■ Exercise details
If an entry holds a picture, leave the picture out and copy the rest of the listing exactly.

--- START ---

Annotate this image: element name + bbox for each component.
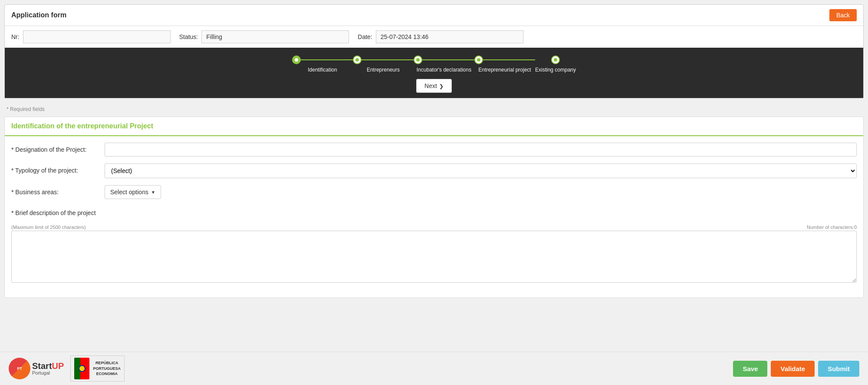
- step-entrepreneurs[interactable]: Entrepreneurs: [353, 55, 414, 73]
- select-options-label: Select options: [110, 189, 148, 196]
- brief-desc-wrapper: (Maximum limit of 2500 characters) Numbe…: [11, 225, 857, 284]
- save-button[interactable]: Save: [733, 361, 767, 377]
- step-incubators-declarations[interactable]: Incubator's declarations: [414, 55, 474, 73]
- nr-label: Nr:: [11, 33, 20, 40]
- step-entrepreneurial-project[interactable]: Entrepreneurial project: [474, 55, 535, 73]
- typology-select[interactable]: (Select): [105, 163, 857, 178]
- logos-section: PT StartUP Portugal REPÚBLICA: [9, 356, 125, 382]
- startup-text: StartUP: [32, 361, 64, 371]
- designation-label: * Designation of the Project:: [11, 143, 98, 153]
- application-form-card: Application form Back Nr: Status: Date:: [4, 4, 864, 98]
- republika-logo: REPÚBLICA PORTUGUESA ECONOMIA: [70, 356, 125, 382]
- step-identification[interactable]: Identification: [292, 55, 353, 73]
- republika-line2: PORTUGUESA: [93, 366, 121, 372]
- republika-line1: REPÚBLICA: [93, 360, 121, 366]
- app-form-header: Application form Back: [5, 5, 863, 26]
- caret-down-icon: ▼: [151, 190, 155, 195]
- brief-desc-hint: (Maximum limit of 2500 characters): [11, 225, 86, 230]
- step-circle-identification: [292, 55, 301, 64]
- step-label-entrepreneurs: Entrepreneurs: [367, 67, 400, 73]
- submit-button[interactable]: Submit: [818, 361, 859, 377]
- step-circle-incubators: [414, 55, 422, 64]
- brief-desc-textarea[interactable]: [11, 231, 857, 283]
- steps-container: Identification Entrepreneurs: [18, 55, 850, 73]
- next-btn-container: Next: [18, 79, 850, 93]
- next-button[interactable]: Next: [416, 79, 452, 93]
- step-circle-entrepreneurs: [353, 55, 362, 64]
- app-form-title: Application form: [11, 11, 66, 19]
- date-input: [376, 30, 523, 43]
- section-body: * Designation of the Project: * Typology…: [5, 136, 863, 297]
- chevron-right-icon: [439, 82, 444, 89]
- status-label: Status:: [179, 33, 198, 40]
- section-title: Identification of the entrepreneurial Pr…: [5, 117, 863, 136]
- step-label-identification: Identification: [308, 67, 337, 73]
- next-label: Next: [424, 82, 437, 89]
- section-card: Identification of the entrepreneurial Pr…: [4, 117, 864, 298]
- back-button[interactable]: Back: [829, 9, 857, 21]
- step-circle-entrepreneurial: [474, 55, 483, 64]
- brief-desc-label: * Brief description of the project: [11, 206, 98, 216]
- business-areas-row: * Business areas: Select options ▼: [11, 185, 857, 199]
- bottom-bar: PT StartUP Portugal REPÚBLICA: [0, 352, 868, 385]
- step-label-incubators: Incubator's declarations: [417, 67, 471, 73]
- step-label-entrepreneurial: Entrepreneurial project: [478, 67, 531, 73]
- validate-button[interactable]: Validate: [771, 361, 815, 377]
- progress-bar-section: Identification Entrepreneurs: [5, 48, 863, 98]
- action-buttons: Save Validate Submit: [733, 361, 859, 377]
- status-group: Status:: [179, 30, 349, 43]
- date-label: Date:: [358, 33, 372, 40]
- brief-desc-row: * Brief description of the project (Maxi…: [11, 206, 857, 284]
- step-existing-company[interactable]: Existing company: [535, 55, 576, 73]
- step-label-existing: Existing company: [535, 67, 576, 73]
- form-meta: Nr: Status: Date:: [5, 26, 863, 48]
- typology-label: * Typology of the project:: [11, 163, 98, 174]
- typology-row: * Typology of the project: (Select): [11, 163, 857, 178]
- startup-portugal-logo: PT StartUP Portugal: [9, 358, 64, 379]
- portugal-text: Portugal: [32, 370, 64, 375]
- republika-line3: ECONOMIA: [93, 371, 121, 377]
- designation-row: * Designation of the Project:: [11, 143, 857, 157]
- step-circle-existing: [551, 55, 560, 64]
- date-group: Date:: [358, 30, 523, 43]
- business-areas-label: * Business areas:: [11, 185, 98, 196]
- business-areas-select-btn[interactable]: Select options ▼: [105, 185, 161, 199]
- designation-input[interactable]: [105, 143, 857, 157]
- status-input: [201, 30, 349, 43]
- char-count-label: Number of characters:0: [807, 225, 857, 230]
- nr-group: Nr:: [11, 30, 171, 43]
- nr-input[interactable]: [23, 30, 171, 43]
- required-note: * Required fields: [0, 103, 868, 114]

--- END ---

■ Response to the task
Annotate this image: element name + bbox for each component.
- step-entrepreneurs[interactable]: Entrepreneurs: [353, 55, 414, 73]
- select-options-label: Select options: [110, 189, 148, 196]
- brief-desc-wrapper: (Maximum limit of 2500 characters) Numbe…: [11, 225, 857, 284]
- save-button[interactable]: Save: [733, 361, 767, 377]
- step-incubators-declarations[interactable]: Incubator's declarations: [414, 55, 474, 73]
- nr-label: Nr:: [11, 33, 20, 40]
- step-entrepreneurial-project[interactable]: Entrepreneurial project: [474, 55, 535, 73]
- typology-select[interactable]: (Select): [105, 163, 857, 178]
- logos-section: PT StartUP Portugal REPÚBLICA: [9, 356, 125, 382]
- startup-text: StartUP: [32, 361, 64, 371]
- designation-label: * Designation of the Project:: [11, 143, 98, 153]
- application-form-card: Application form Back Nr: Status: Date:: [4, 4, 864, 98]
- republika-logo: REPÚBLICA PORTUGUESA ECONOMIA: [70, 356, 125, 382]
- step-identification[interactable]: Identification: [292, 55, 353, 73]
- republika-line2: PORTUGUESA: [93, 366, 121, 372]
- republika-line1: REPÚBLICA: [93, 360, 121, 366]
- app-form-header: Application form Back: [5, 5, 863, 26]
- caret-down-icon: ▼: [151, 190, 155, 195]
- brief-desc-hint: (Maximum limit of 2500 characters): [11, 225, 86, 230]
- step-circle-identification: [292, 55, 301, 64]
- step-label-entrepreneurs: Entrepreneurs: [367, 67, 400, 73]
- submit-button[interactable]: Submit: [818, 361, 859, 377]
- step-circle-incubators: [414, 55, 422, 64]
- brief-desc-textarea[interactable]: [11, 231, 857, 283]
- steps-container: Identification Entrepreneurs: [18, 55, 850, 73]
- next-btn-container: Next: [18, 79, 850, 93]
- next-button[interactable]: Next: [416, 79, 452, 93]
- step-circle-entrepreneurs: [353, 55, 362, 64]
- app-form-title: Application form: [11, 11, 66, 19]
- date-input: [376, 30, 523, 43]
- section-body: * Designation of the Project: * Typology…: [5, 136, 863, 297]
- chevron-right-icon: [439, 82, 444, 89]
- status-label: Status:: [179, 33, 198, 40]
- section-title: Identification of the entrepreneurial Pr…: [5, 117, 863, 136]
- step-label-identification: Identification: [308, 67, 337, 73]
- next-label: Next: [424, 82, 437, 89]
- section-card: Identification of the entrepreneurial Pr…: [4, 117, 864, 298]
- back-button[interactable]: Back: [829, 9, 857, 21]
- step-circle-entrepreneurial: [474, 55, 483, 64]
- brief-desc-label: * Brief description of the project: [11, 206, 98, 216]
- business-areas-row: * Business areas: Select options ▼: [11, 185, 857, 199]
- bottom-bar: PT StartUP Portugal REPÚBLICA: [0, 352, 868, 385]
- step-label-incubators: Incubator's declarations: [417, 67, 471, 73]
- step-label-entrepreneurial: Entrepreneurial project: [478, 67, 531, 73]
- validate-button[interactable]: Validate: [771, 361, 815, 377]
- progress-bar-section: Identification Entrepreneurs: [5, 48, 863, 98]
- action-buttons: Save Validate Submit: [733, 361, 859, 377]
- status-group: Status:: [179, 30, 349, 43]
- date-label: Date:: [358, 33, 372, 40]
- brief-desc-row: * Brief description of the project (Maxi…: [11, 206, 857, 284]
- step-existing-company[interactable]: Existing company: [535, 55, 576, 73]
- step-label-existing: Existing company: [535, 67, 576, 73]
- form-meta: Nr: Status: Date:: [5, 26, 863, 48]
- typology-label: * Typology of the project:: [11, 163, 98, 174]
- typology-row: * Typology of the project: (Select): [11, 163, 857, 178]
- startup-portugal-logo: PT StartUP Portugal: [9, 358, 64, 379]
- portugal-text: Portugal: [32, 370, 64, 375]
- republika-line3: ECONOMIA: [93, 371, 121, 377]
- designation-row: * Designation of the Project:: [11, 143, 857, 157]
- step-circle-existing: [551, 55, 560, 64]
- date-group: Date:: [358, 30, 523, 43]
- business-areas-label: * Business areas:: [11, 185, 98, 196]
- business-areas-select-btn[interactable]: Select options ▼: [105, 185, 161, 199]
- designation-input[interactable]: [105, 143, 857, 157]
- status-input: [201, 30, 349, 43]
- char-count-label: Number of characters:0: [807, 225, 857, 230]
- nr-group: Nr:: [11, 30, 171, 43]
- nr-input[interactable]: [23, 30, 171, 43]
- required-note: * Required fields: [0, 103, 868, 114]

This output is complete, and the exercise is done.